Records for this exercise

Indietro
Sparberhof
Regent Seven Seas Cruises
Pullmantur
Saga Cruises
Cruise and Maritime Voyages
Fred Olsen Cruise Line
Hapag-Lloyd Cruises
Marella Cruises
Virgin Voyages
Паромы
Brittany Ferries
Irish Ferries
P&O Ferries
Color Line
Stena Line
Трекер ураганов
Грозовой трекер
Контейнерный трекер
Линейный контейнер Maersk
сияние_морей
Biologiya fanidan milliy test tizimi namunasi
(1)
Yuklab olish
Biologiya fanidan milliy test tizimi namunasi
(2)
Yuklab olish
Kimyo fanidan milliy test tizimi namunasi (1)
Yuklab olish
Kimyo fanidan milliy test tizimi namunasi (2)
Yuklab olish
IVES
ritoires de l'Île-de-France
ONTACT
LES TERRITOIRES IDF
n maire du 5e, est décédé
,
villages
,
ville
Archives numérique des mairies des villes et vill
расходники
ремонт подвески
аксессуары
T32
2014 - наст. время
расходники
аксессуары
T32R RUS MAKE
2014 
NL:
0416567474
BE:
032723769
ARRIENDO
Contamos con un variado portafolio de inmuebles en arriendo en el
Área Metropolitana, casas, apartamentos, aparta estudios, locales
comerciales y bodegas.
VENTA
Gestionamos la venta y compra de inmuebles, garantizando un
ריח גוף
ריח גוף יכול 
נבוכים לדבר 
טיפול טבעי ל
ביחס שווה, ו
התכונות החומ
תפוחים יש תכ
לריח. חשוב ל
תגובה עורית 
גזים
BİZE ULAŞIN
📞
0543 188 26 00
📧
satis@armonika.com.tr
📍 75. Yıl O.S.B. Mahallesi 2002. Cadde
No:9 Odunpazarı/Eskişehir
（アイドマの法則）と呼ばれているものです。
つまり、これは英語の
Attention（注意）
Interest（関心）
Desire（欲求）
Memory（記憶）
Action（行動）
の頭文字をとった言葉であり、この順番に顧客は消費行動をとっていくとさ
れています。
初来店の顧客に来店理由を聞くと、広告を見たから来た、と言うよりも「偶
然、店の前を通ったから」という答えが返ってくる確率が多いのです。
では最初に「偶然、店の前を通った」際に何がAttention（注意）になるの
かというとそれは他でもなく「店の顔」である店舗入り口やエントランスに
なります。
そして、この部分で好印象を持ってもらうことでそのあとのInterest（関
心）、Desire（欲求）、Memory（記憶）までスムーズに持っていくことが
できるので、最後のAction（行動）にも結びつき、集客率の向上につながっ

Problem to work on
Repeat word for word from the line holding "そして、この部分で好印象を持ってもらうことでそのあとのInterest（関" down to the last line above, including both.

Exercise result
そして、この部分で好印象を持ってもらうことでそのあとのInterest（関
心）、Desire（欲求）、Memory（記憶）までスムーズに持っていくことが
できるので、最後のAction（行動）にも結びつき、集客率の向上につながっ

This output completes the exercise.